* **About this task**
Nothing but the lines from the one containing "结婚相关 (271, 673)" through the last line of the entries should appear in the output, each verbatim.

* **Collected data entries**
┄┄┄┄┄┄┄┄┄┄

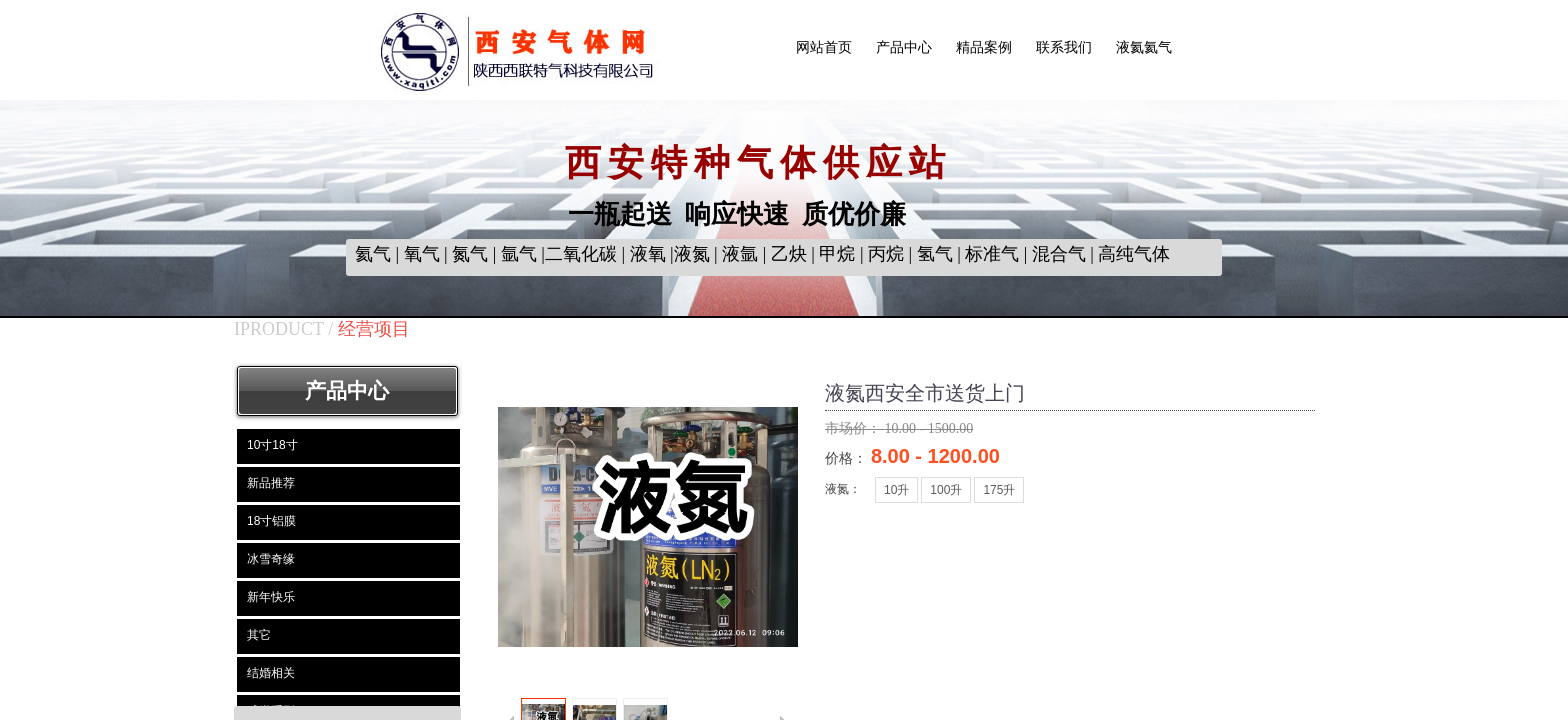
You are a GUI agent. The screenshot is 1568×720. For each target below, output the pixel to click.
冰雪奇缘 (271, 559)
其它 (259, 635)
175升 (999, 490)
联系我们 (1064, 47)
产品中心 (904, 47)
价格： (848, 458)
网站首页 (824, 47)
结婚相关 (271, 673)
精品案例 (984, 47)
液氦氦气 (1144, 47)
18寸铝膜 (271, 521)
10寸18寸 (272, 445)
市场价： (855, 428)
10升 (896, 490)
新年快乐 (271, 597)
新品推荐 (271, 483)
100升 (946, 490)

┄┄┄┄┄┄┄┄┄┄

* **Answer box**
结婚相关 (271, 673)
精品案例 (984, 47)
液氦氦气 (1144, 47)
18寸铝膜 (271, 521)
10寸18寸 (272, 445)
市场价： (855, 428)
10升 (896, 490)
新年快乐 (271, 597)
新品推荐 (271, 483)
100升 (946, 490)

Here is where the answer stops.